_TASK TO COMPLETE_
Repeat the listing word for word, but skip any pictures.
Start of SOURCE RECORDS
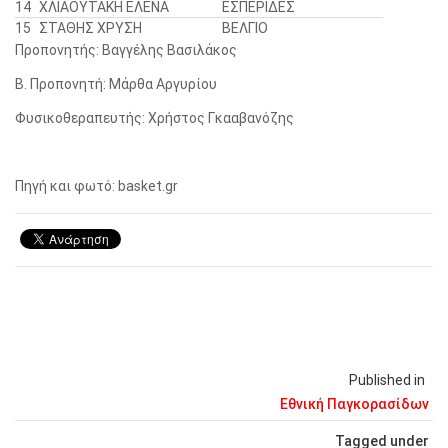
14
ΧΛΙΑΟΥΤΑΚΗ ΕΛΕΝΑ
ΕΣΠΕΡΙΔΕΣ
15
ΣΤΑΘΗΣ ΧΡΥΣΗ
ΒΕΛΓΙΟ
Προπονητής: Βαγγέλης Βασιλάκος
Β. Προπονητή: Μάρθα Αργυρίου
Φυσικοθεραπευτής: Χρήστος Γκααβανόζης
Πηγή και φωτό: basket.gr
Published in
Εθνική Παγκορασίδων
Tagged under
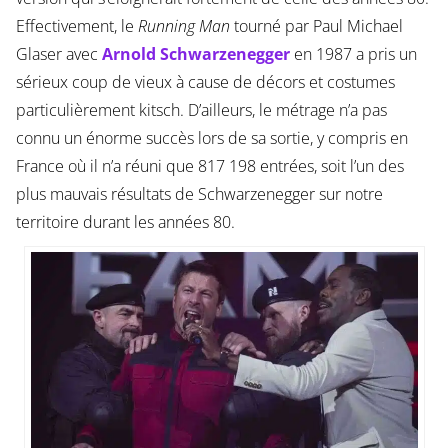
Effectivement, le
Running Man
tourné par Paul Michael
Glaser avec
Arnold Schwarzenegger
en 1987 a pris un
sérieux coup de vieux à cause de décors et costumes
particulièrement kitsch. D’ailleurs, le métrage n’a pas
connu un énorme succès lors de sa sortie, y compris en
France où il n’a réuni que 817 198 entrées, soit l’un des
plus mauvais résultats de Schwarzenegger sur notre
territoire durant les années 80.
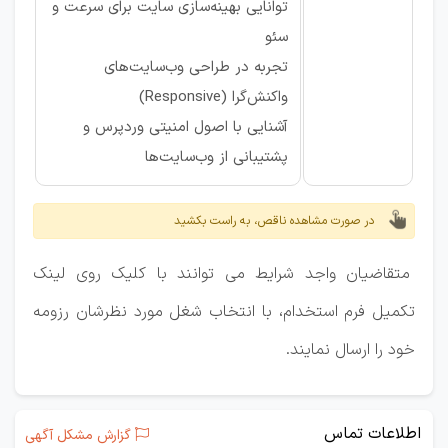
توانایی بهینه‌سازی سایت برای سرعت و
سئو
تجربه در طراحی وب‌سایت‌های
واکنش‌گرا (Responsive)
آشنایی با اصول امنیتی وردپرس و
پشتیبانی از وب‌سایت‌ها
در صورت مشاهده ناقص، به راست بکشید
متقاضیان واجد شرایط می توانند با کلیک روی لینک
تکمیل فرم استخدام، با انتخاب شغل مورد نظرشان رزومه
خود را ارسال نمایند.
اطلاعات تماس
گزارش مشکل آگهی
End of SOURCE RECORDS
_EXERCISE RESPONSE_
14
ΧΛΙΑΟΥΤΑΚΗ ΕΛΕΝΑ
ΕΣΠΕΡΙΔΕΣ
15
ΣΤΑΘΗΣ ΧΡΥΣΗ
ΒΕΛΓΙΟ
Προπονητής: Βαγγέλης Βασιλάκος
Β. Προπονητή: Μάρθα Αργυρίου
Φυσικοθεραπευτής: Χρήστος Γκααβανόζης
Πηγή και φωτό: basket.gr
Published in
Εθνική Παγκορασίδων
Tagged under
Effectivement, le
Running Man
tourné par Paul Michael
Glaser avec
Arnold Schwarzenegger
en 1987 a pris un
sérieux coup de vieux à cause de décors et costumes
particulièrement kitsch. D’ailleurs, le métrage n’a pas
connu un énorme succès lors de sa sortie, y compris en
France où il n’a réuni que 817 198 entrées, soit l’un des
plus mauvais résultats de Schwarzenegger sur notre
territoire durant les années 80.
توانایی بهینه‌سازی سایت برای سرعت و
سئو
تجربه در طراحی وب‌سایت‌های
واکنش‌گرا (Responsive)
آشنایی با اصول امنیتی وردپرس و
پشتیبانی از وب‌سایت‌ها
در صورت مشاهده ناقص، به راست بکشید
متقاضیان واجد شرایط می توانند با کلیک روی لینک
تکمیل فرم استخدام، با انتخاب شغل مورد نظرشان رزومه
خود را ارسال نمایند.
اطلاعات تماس
گزارش مشکل آگهی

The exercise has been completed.